Now the PDI and the Hop tool have a lot in common: the file format and the idea of plugins or steps, the GUI to create the workflows and pipelines and more. PDI has been is use by companies for many years and it has a strong user community.
So a tool to convert files from the PDI tool to the new Hop tool is required. It has been given the name "ultimate tool". The meaning of ultimate here does not refer to the "best" tool" but really means that it will be a tool that can convert and transform ETL flows, pipelines or however they are called, from various different tools into the equivalent Hop format.
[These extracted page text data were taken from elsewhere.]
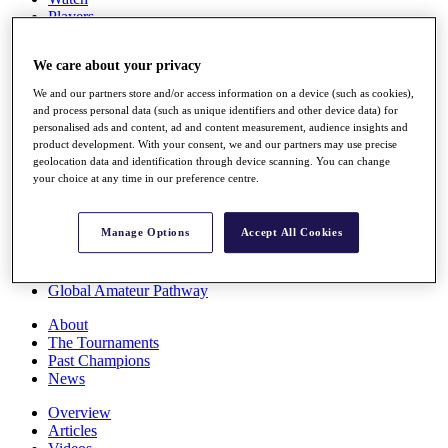
Players
Stats
Q School
We care about your privacy
Destinations
We and our partners store and/or access information on a device (such as cookies),
and process personal data (such as unique identifiers and other device data) for
Full Schedule
personalised ads and content, ad and content measurement, audience insights and
All You Need to Know
product development. With your consent, we and our partners may use precise
geolocation data and identification through device scanning. You can change
your choice at any time in our preference centre.
Overview
Manage Options
Accept All Cookies
Rankings
Race to Dubai Rankings Bonus Pool
News
Global Amateur Pathway
About
The Tournaments
Past Champions
News
Overview
Articles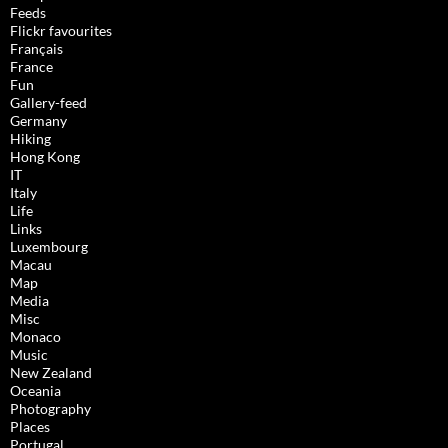
Feeds
Flickr favourites
Français
France
Fun
Gallery-feed
Germany
Hiking
Hong Kong
IT
Italy
Life
Links
Luxembourg
Macau
Map
Media
Misc
Monaco
Music
New Zealand
Oceania
Photography
Places
Portugal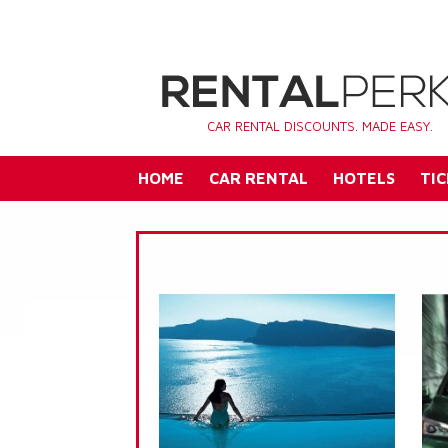
CAR RENTAL DISCOUNTS. MADE EASY.
HOME
CAR RENTAL
HOTELS
TIC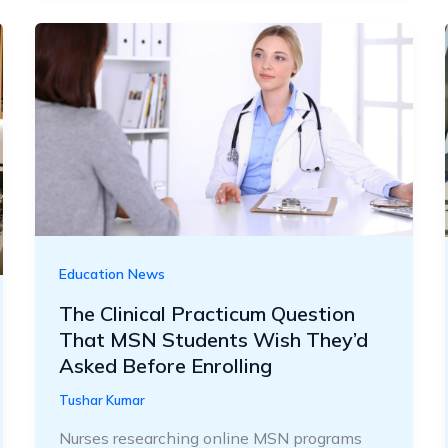
Education News
The Clinical Practicum Question
That MSN Students Wish They’d
Asked Before Enrolling
Tushar Kumar
Nurses researching online MSN programs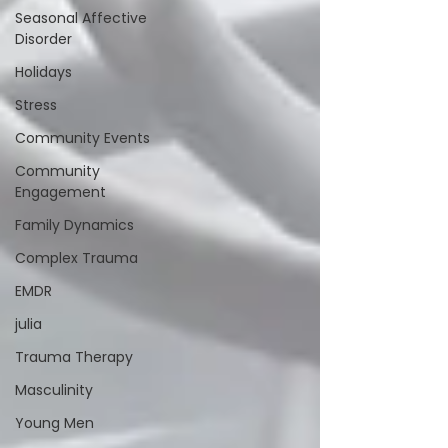
Seasonal Affective
Disorder
Holidays
Stress
Community Events
Community
Engagement
Family Dynamics
Complex Trauma
EMDR
julia
Trauma Therapy
Masculinity
Young Men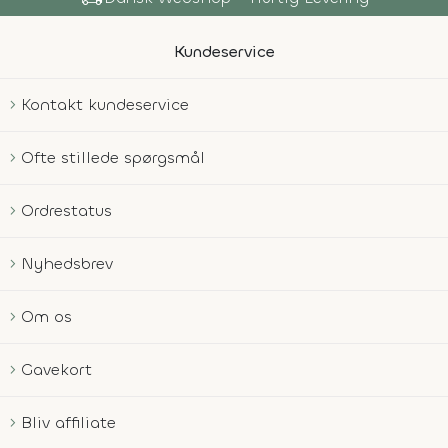
Kundeservice
Kontakt kundeservice
Ofte stillede spørgsmål
Ordrestatus
Nyhedsbrev
Om os
Gavekort
Bliv affiliate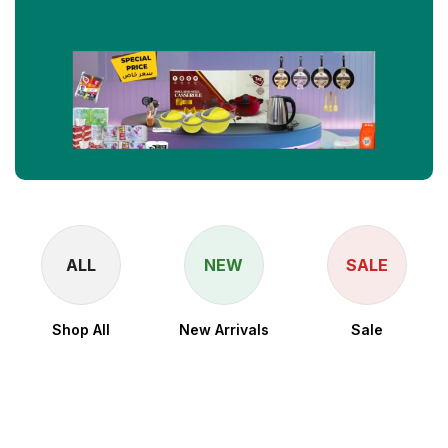
ALL
NEW
SALE
Shop All
New Arrivals
Sale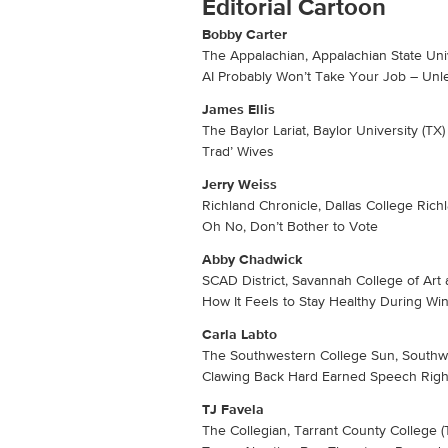
Editorial Cartoon
Bobby Carter
The Appalachian, Appalachian State Univ
AI Probably Won’t Take Your Job – Unle
James Ellis
The Baylor Lariat, Baylor University (TX)
Trad’ Wives
Jerry Weiss
Richland Chronicle, Dallas College Ric
Oh No, Don’t Bother to Vote
Abby Chadwick
SCAD District, Savannah College of Art
How It Feels to Stay Healthy During Wi
Carla Labto
The Southwestern College Sun, Southwe
Clawing Back Hard Earned Speech Righ
TJ Favela
The Collegian, Tarrant County College (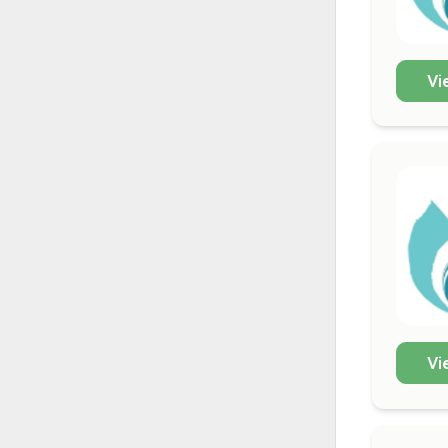
Vi
Vi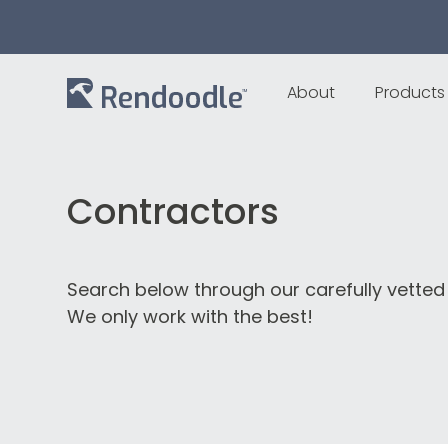
About
Products
Contractors
Search below through our carefully vetted
We only work with the best!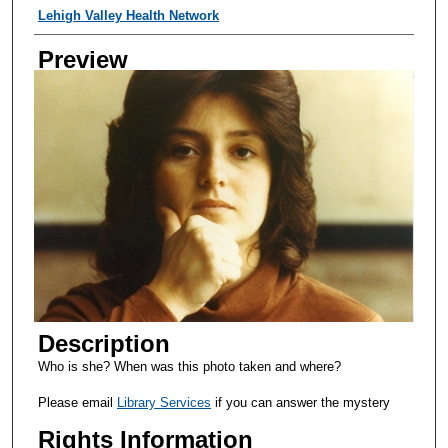
Creator
Lehigh Valley Health Network
Preview
Description
Who is she? When was this photo taken and where?
Please email
Library Services
if you can answer the mystery
Rights Information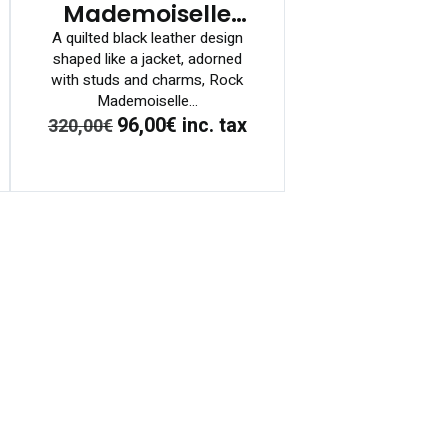
Mademoiselle
Bag
A quilted black leather design
shaped like a jacket, adorned
with studs and charms, Rock
Mademoiselle...
96,00€
inc. tax
320,00€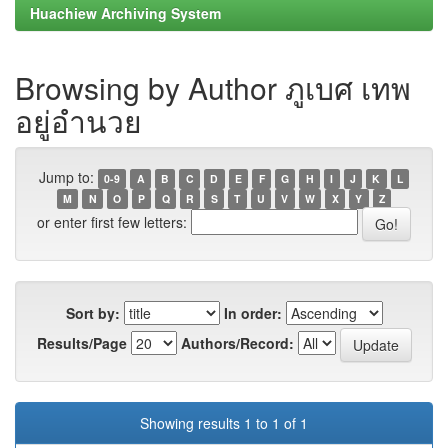
Huachiew Archiving System
Browsing by Author ภูเบศ เทพ
อยู่อำนวย
Jump to:
0-9
A
B
C
D
E
F
G
H
I
J
K
L
M
N
O
P
Q
R
S
T
U
V
W
X
Y
Z
or enter first few letters:
Sort by:
In order:
Results/Page
Authors/Record:
Showing results 1 to 1 of 1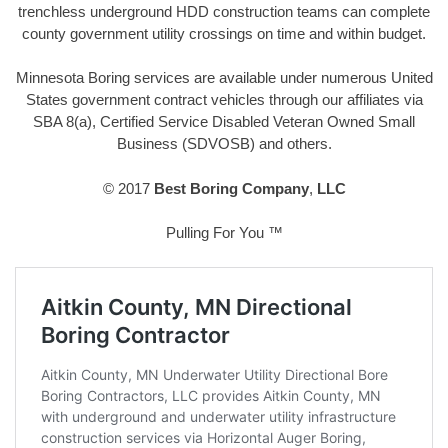
trenchless underground HDD construction teams can complete
county government utility crossings on time and within budget.
Minnesota Boring services are available under numerous United
States government contract vehicles through our affiliates via
SBA 8(a), Certified Service Disabled Veteran Owned Small
Business (SDVOSB) and others.
© 2017
Best Boring Company
,
LLC
Pulling For You ™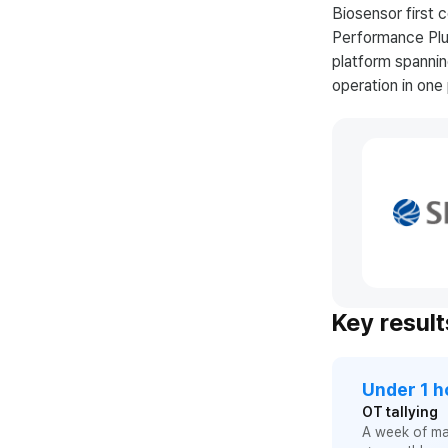
Biosensor first
Performance Plus
platform spanni
operation in on
Key result
Under 1 h
OT tallying
A week of m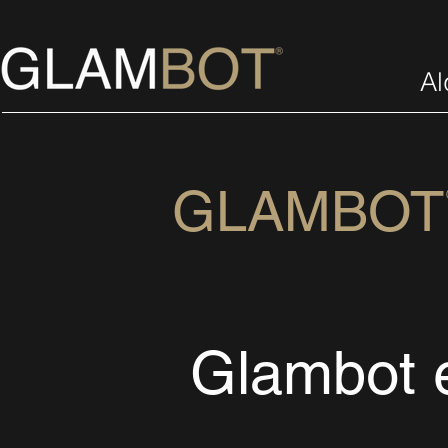
Al
GLAMBO
Glambot 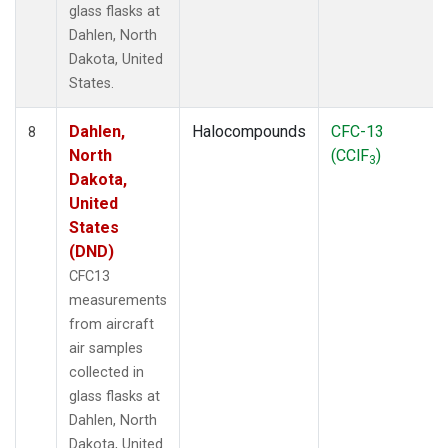
glass flasks at
Dahlen, North
Dakota, United
States.
Dahlen,
Halocompounds
CFC-13
8
North
(CClF
)
3
Dakota,
United
States
(DND)
CFC13
measurements
from aircraft
air samples
collected in
glass flasks at
Dahlen, North
Dakota, United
An initial version is available. It focusses on basic functionality and supports the conversion of PDI .ktr and .kjb files. Using the tool you will be able to convert all files in a given folder or multiple single files into the Hop file format. For more details please read here: github.com/uwegeercken/hop-uit
When you do a "maven clean install", you get all required files to run the program in the "target" folder. Change the file permissions to executable on the hop-uit.sh script. Then I would recommend, that you create a folder and copy all PDI .ktr and .kjb files you want to have converted into it. Now you are ready to run the script:
If you only want to convert one file or a few files, you can specify the input folder and then one or multiple single files, like this:
Here is an example of a very simple .ktr transformation file in Pentaho PDI:
Next blog post will look at more details and how the tool handles Hop environments.
Carpe Diem.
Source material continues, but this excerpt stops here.